TRY IT: Your answer must be the exact lines of the listing below that run from the line with "Евгений Крылатов (215, 590)" to the line with "Privacy Policy (450, 1117)", ends included, and no pictures.

PROVIDED MATERIAL:
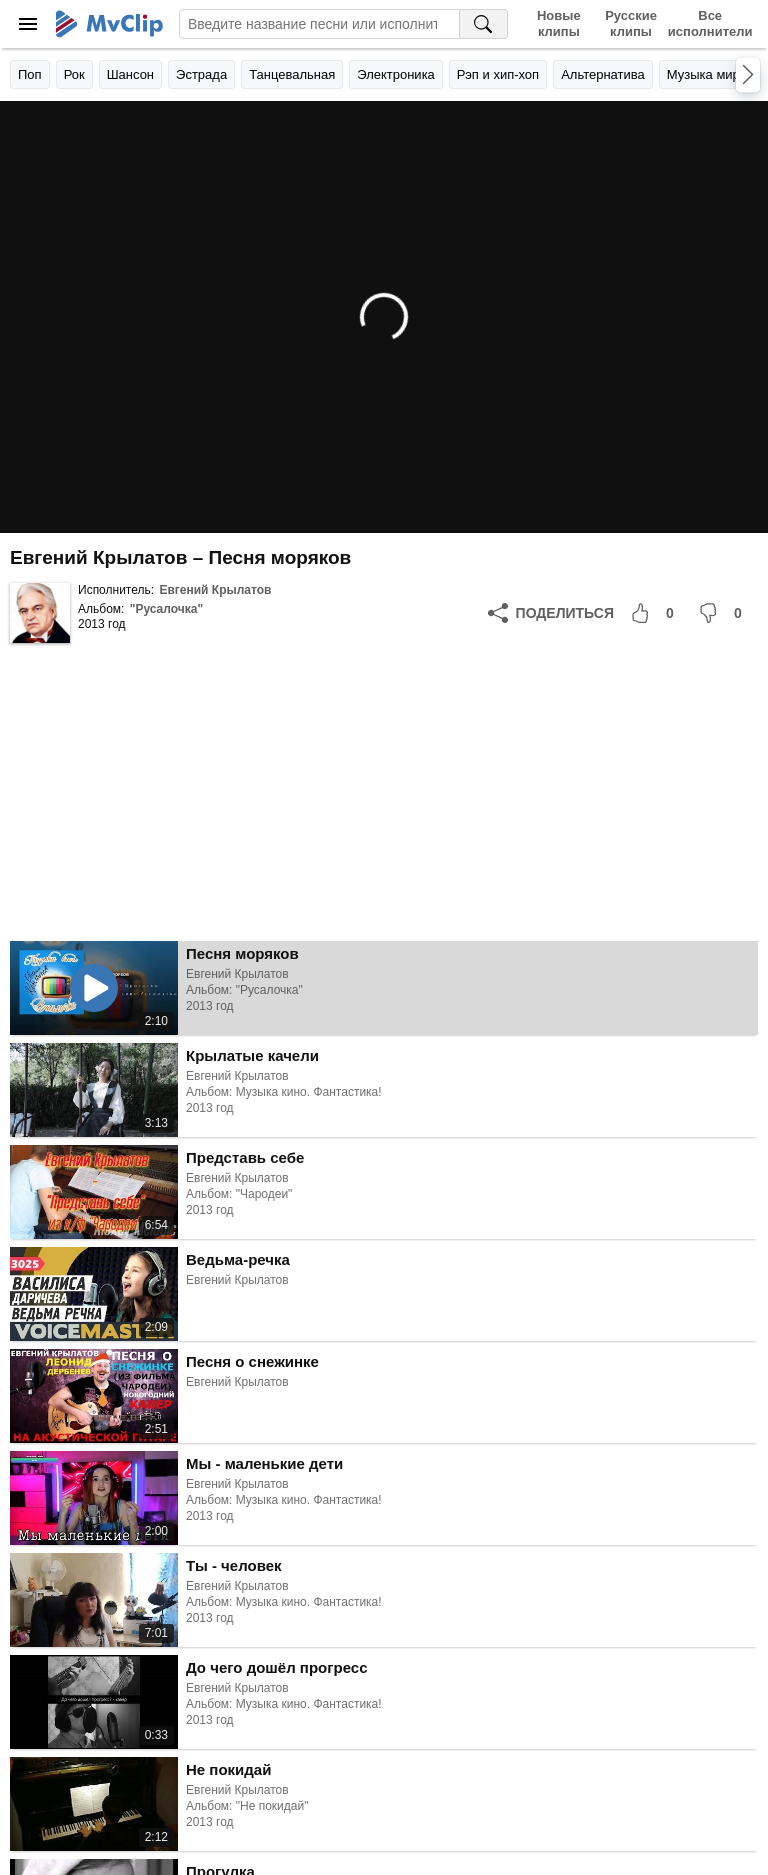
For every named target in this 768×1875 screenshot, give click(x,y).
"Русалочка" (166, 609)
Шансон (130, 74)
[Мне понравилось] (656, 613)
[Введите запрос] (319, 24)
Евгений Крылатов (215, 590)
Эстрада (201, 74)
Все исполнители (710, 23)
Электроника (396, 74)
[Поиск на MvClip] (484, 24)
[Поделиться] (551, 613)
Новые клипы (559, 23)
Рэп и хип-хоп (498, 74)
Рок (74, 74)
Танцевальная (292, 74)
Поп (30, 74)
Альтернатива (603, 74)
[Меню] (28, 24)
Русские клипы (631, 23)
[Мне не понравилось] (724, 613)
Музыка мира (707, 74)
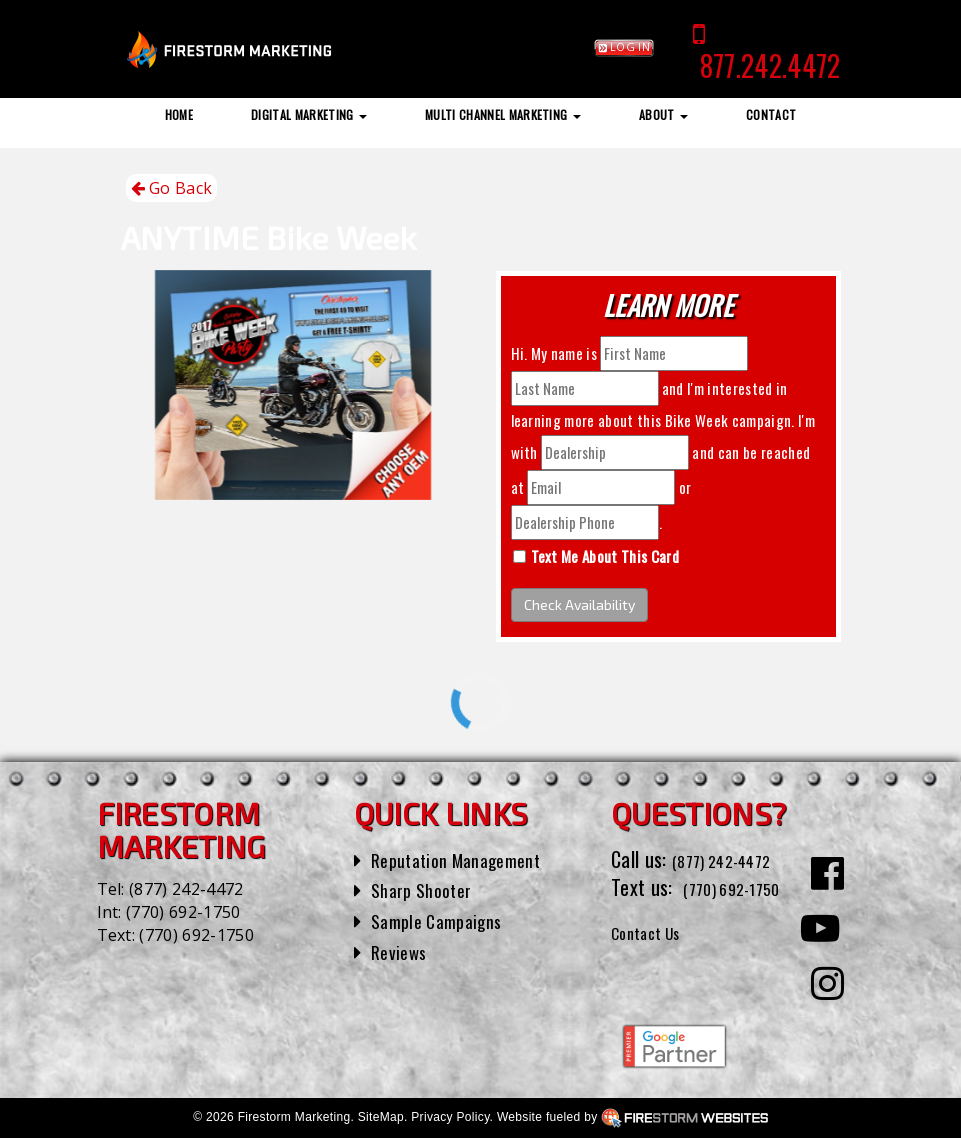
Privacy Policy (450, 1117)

* * *

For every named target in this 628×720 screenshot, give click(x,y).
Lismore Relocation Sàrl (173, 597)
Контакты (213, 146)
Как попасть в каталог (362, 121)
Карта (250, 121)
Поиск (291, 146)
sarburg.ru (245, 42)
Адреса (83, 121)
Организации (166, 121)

--

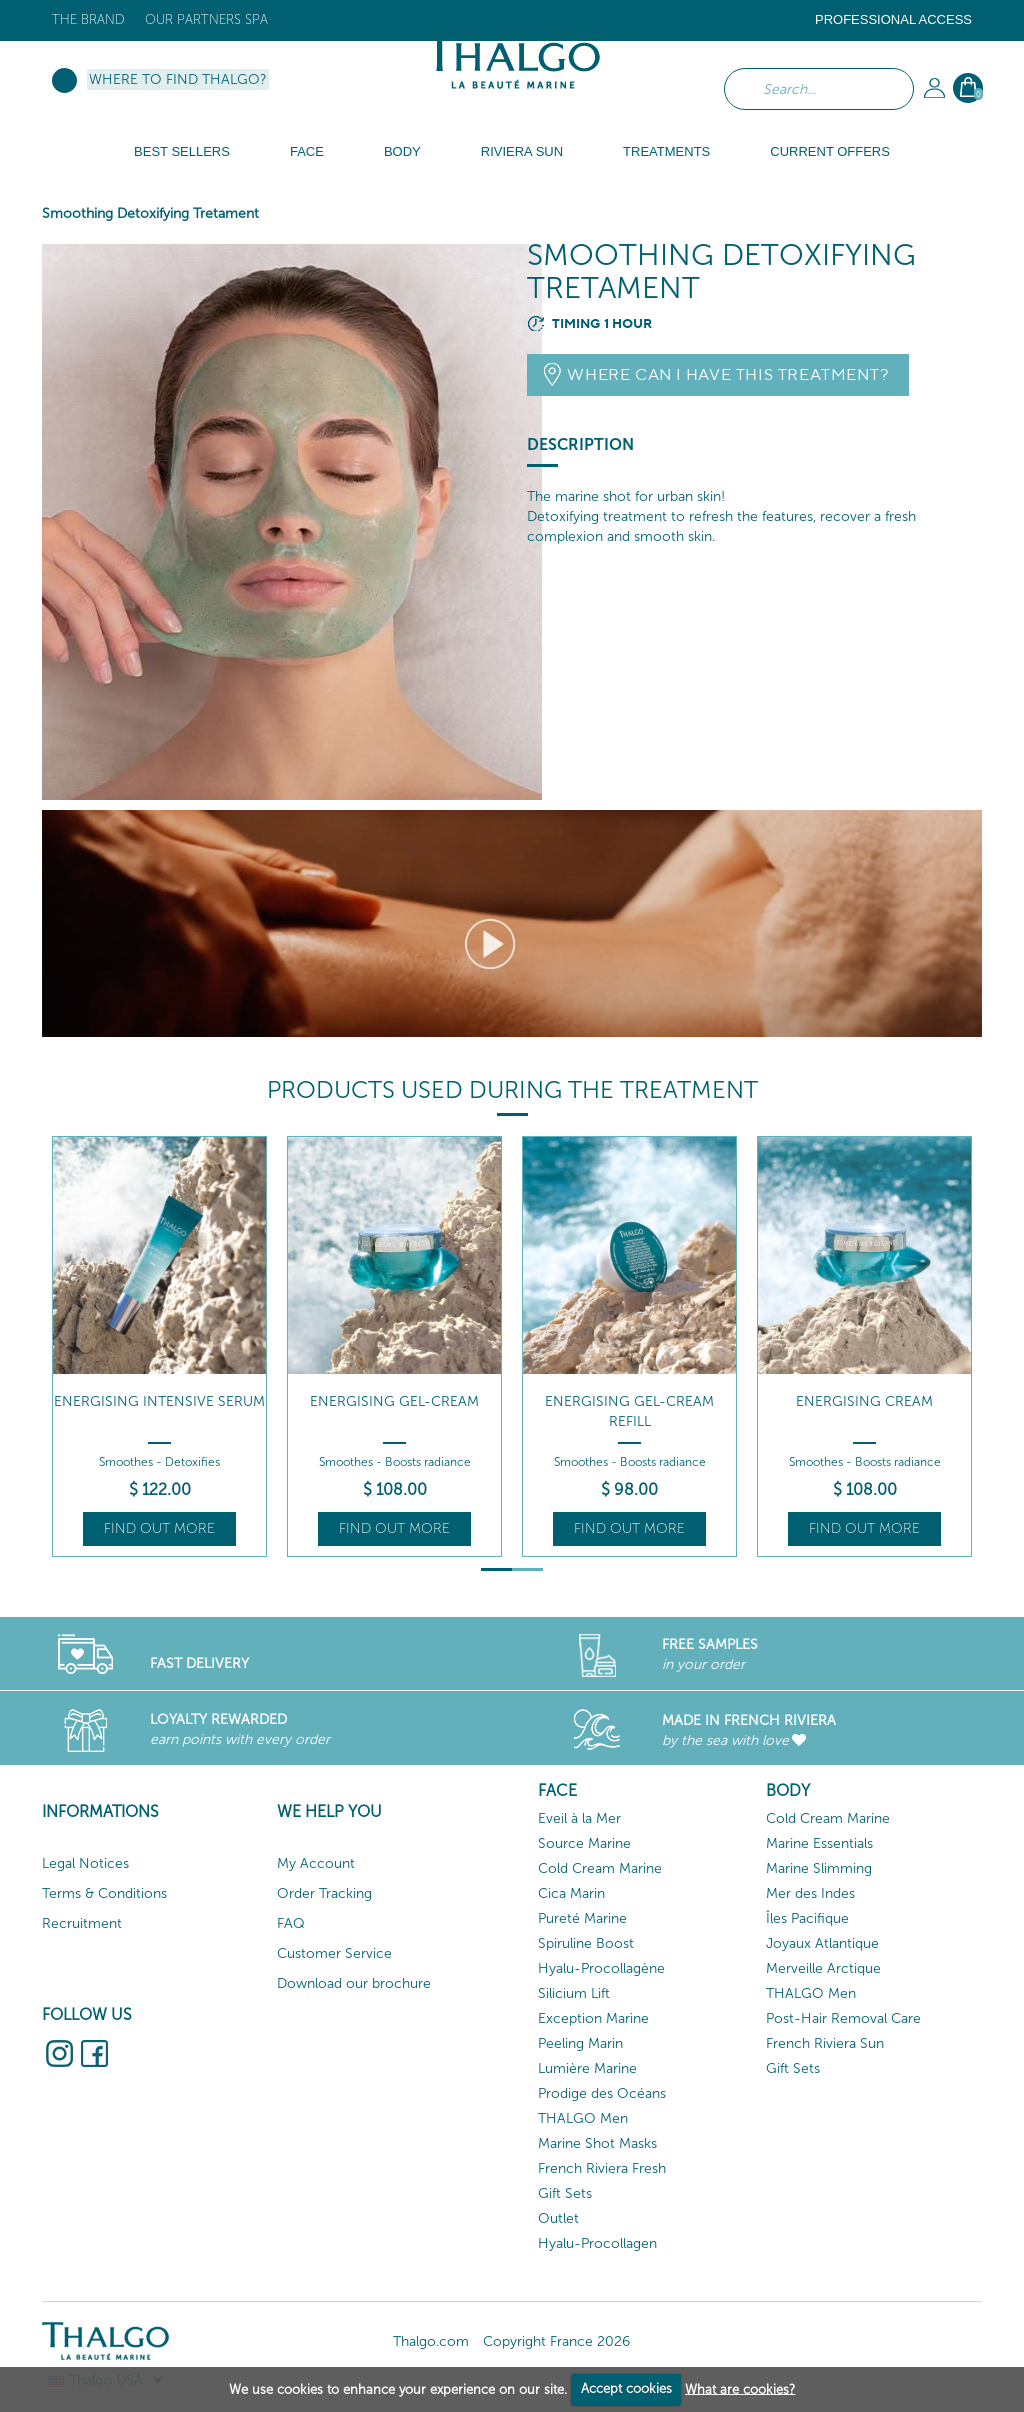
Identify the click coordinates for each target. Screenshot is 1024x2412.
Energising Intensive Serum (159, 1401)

WRITTEN RESPONSE:
Евгений Крылатов (215, 590)
Эстрада (201, 74)
Все исполнители (710, 23)
Электроника (396, 74)
[Поиск на MvClip] (484, 24)
[Поделиться] (551, 613)
Новые клипы (559, 23)
Рэп и хип-хоп (498, 74)
Рок (74, 74)
Танцевальная (292, 74)
Поп (30, 74)
Альтернатива (603, 74)
[Меню] (28, 24)
Русские клипы (631, 23)
[Мне не понравилось] (724, 613)
Музыка мира (707, 74)
Privacy Policy (450, 1117)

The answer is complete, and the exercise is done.